Take quality supervision, for example. In the past, politicians often used reassuring words: all higher education study programmes have been accredited by the Dutch-Flemish accreditation association NVAO, so they are fine. “So the programmes have been accredited, but is it enough?”, Oppers wonders out loud.
In her opinion, Education Minister Robbert Dijkgraaf understands the criticism, because he has been working for months on a substantial forward study. “He wants to take an in-depth look at how higher education works, and that gives us hope. It’s something really new. We look forward to finding out what will emerge.”
Susanne Rijken, Inspector for Higher Education, is sitting alongside Oppers. They both underline why the Higher Education Act is getting out of date. “It was created at a time when there were very few international students and when digital teaching didn’t exist”, says Rijken.
Problems with internationalisation were not yet an issue at that time. That topic doesn’t really arise with accreditations, and there are more blind spots in the quality supervision as well. For example, the work placements are very rarely examined, even though the inspectors say there is so much more that could be achieved.
And there are also plans to leave the quality supervision more to the higher education institutions themselves, via ‘institutional accreditation’. That means they check the quality of their own teaching, while all the government does is make sure they are doing it properly. “It’s a political choice”, says Oppers. “It then becomes harder for the government to say, we want to look more critically at language proficiency or internationalisation. But if you don’t think it’s important, you can of course leave it to the institutions themselves.”
The politicians are passing on some topics – such as social safety and student wellbeing – to the participation bodies. But does that solve the problem? The participation bodies are under pressure too, the Inspectorate has found. There are few students who even know what a ‘programme committee’ is or what it does. “We found that out ten years ago”, says Rijken. “All sorts of things have been tried, so many solutions have been devised: how we get the students enthusiastic about student participation? But nothing has changed.”
‘We’re taking a good hard look at educational institutions’
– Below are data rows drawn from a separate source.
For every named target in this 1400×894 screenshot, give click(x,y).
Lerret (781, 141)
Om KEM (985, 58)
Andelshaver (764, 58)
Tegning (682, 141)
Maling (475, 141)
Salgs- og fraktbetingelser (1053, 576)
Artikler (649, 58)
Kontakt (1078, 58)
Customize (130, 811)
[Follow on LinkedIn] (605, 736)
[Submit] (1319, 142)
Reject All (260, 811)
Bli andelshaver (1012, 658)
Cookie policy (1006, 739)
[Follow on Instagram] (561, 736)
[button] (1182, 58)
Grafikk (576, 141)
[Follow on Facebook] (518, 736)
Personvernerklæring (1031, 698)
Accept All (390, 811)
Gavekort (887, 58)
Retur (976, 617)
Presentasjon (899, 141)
So the Inspectorate writes that there are “alternative ways of designing the participation function that are more in keeping with today’s world”. Maybe new forms of ‘citizen participation’ via digital solutions should be considered, Rijken speculates. But the main point is that things need to change fundamentally, because at the moment it is not working.
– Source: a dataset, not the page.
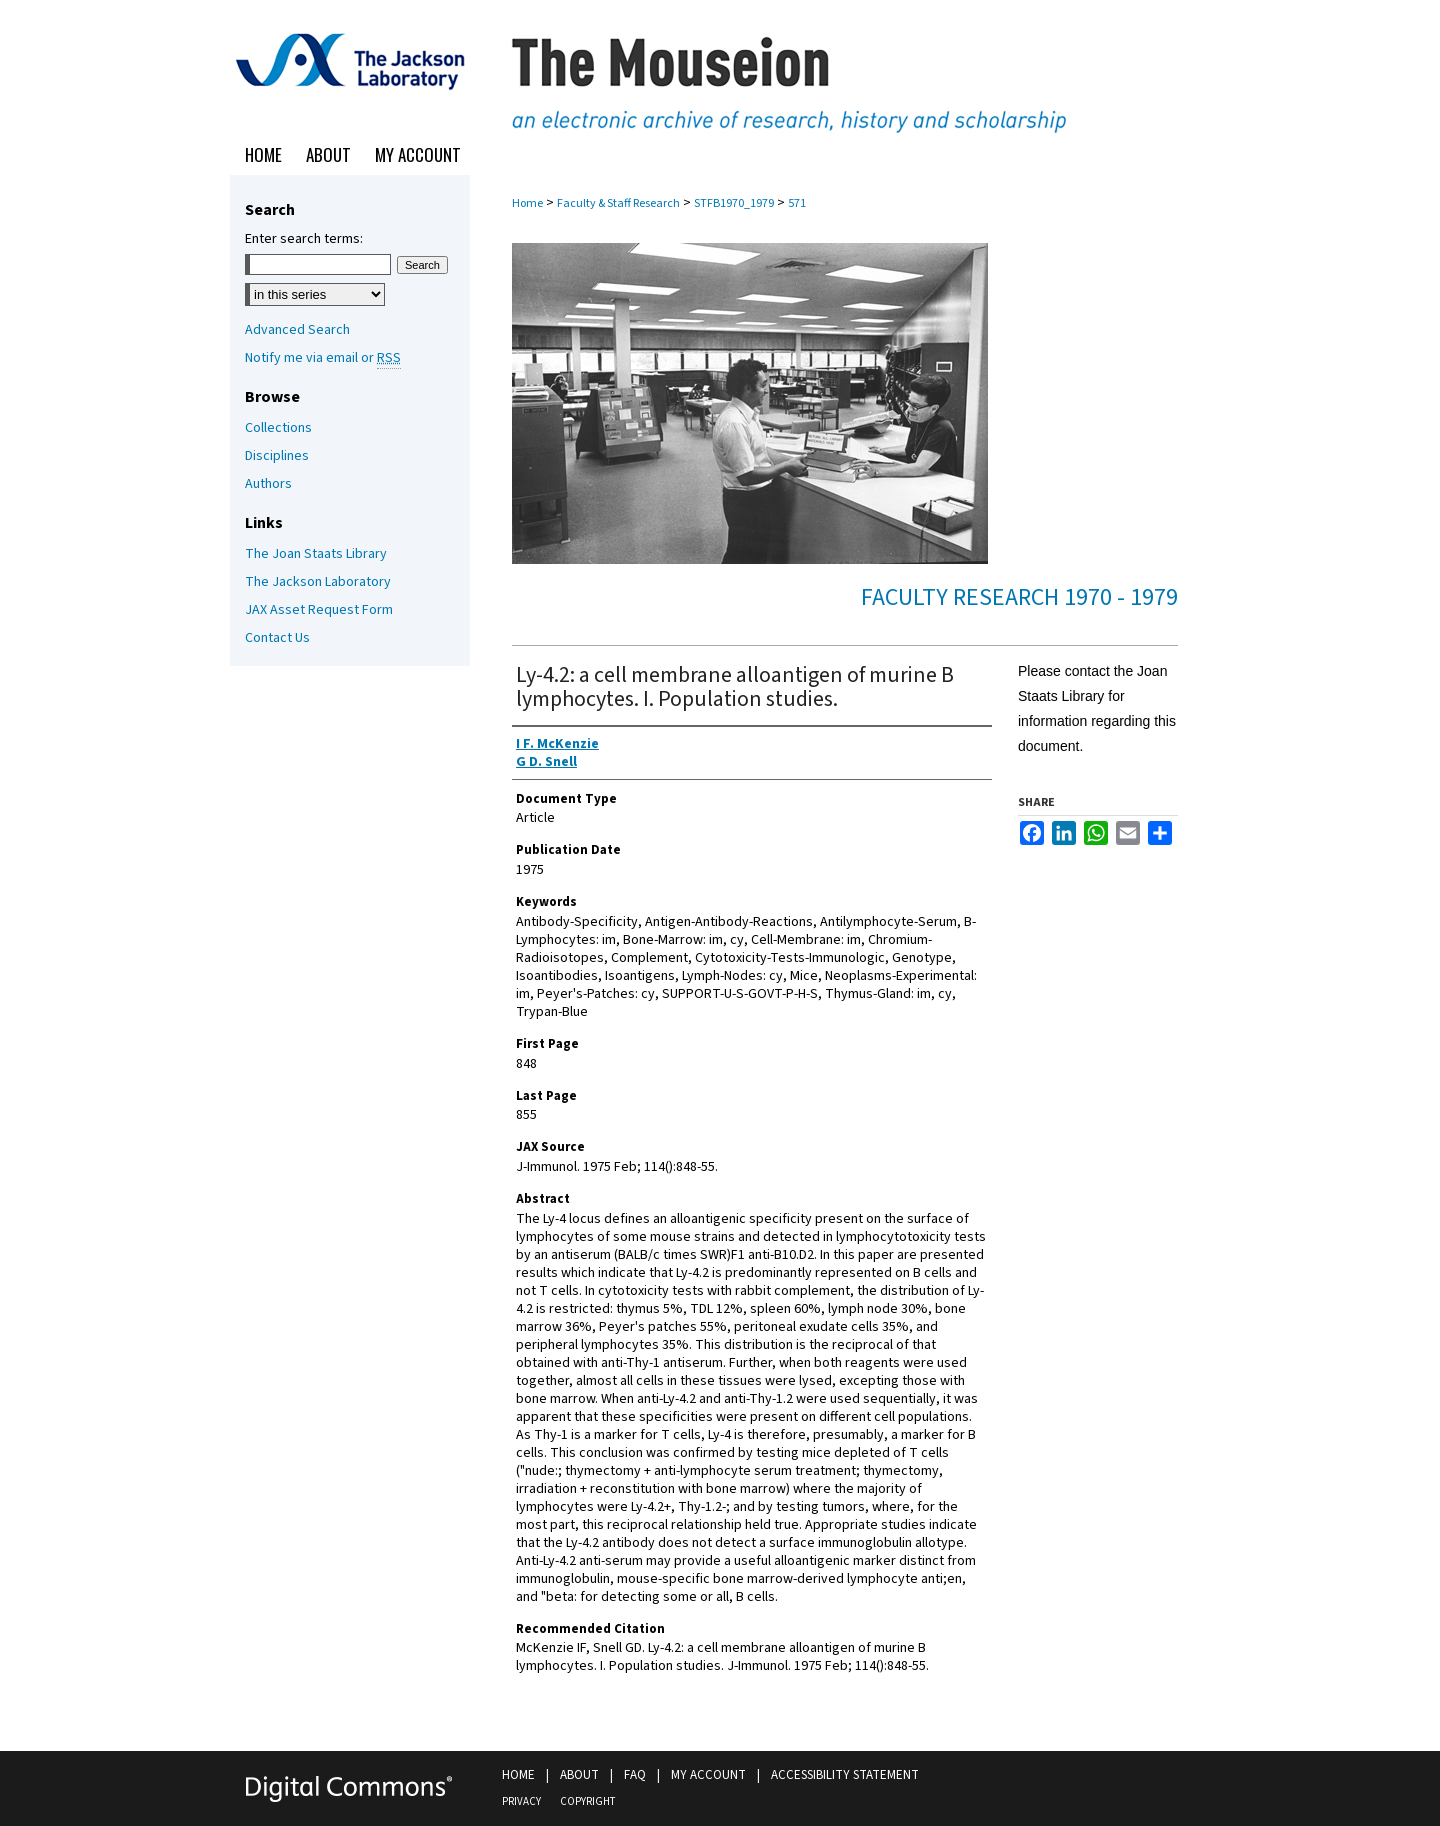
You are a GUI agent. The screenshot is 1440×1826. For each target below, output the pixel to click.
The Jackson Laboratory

Nothing can happen by itself, the Inspectorate says. Institutions are happy to continue on the beaten track. Take selection in higher education, for instance. The selection procedures are unsound, the Inspectorate reported earlier this year. In fact, everyone is doing what they like and, with selection, the study programmes are tinkering with equality of opportunities.
“We find that shocking”, Oppers says. “One of the problems is that study programmes often don’t consider the effect on equality of opportunities. What is the bias in their procedure? To what extent can they justify their choices? Those are questions they find hard. And meanwhile more and more selection is taking place!”
So shouldn’t the Inspectorate take action, if the quality of higher education is at risk? “With The State of Education we’re taking a good hard look at educational institutions”, says Oppers. “But we’re not the ones that can solve the problems. In the end, that’s up to the institutions and study programmes themselves.”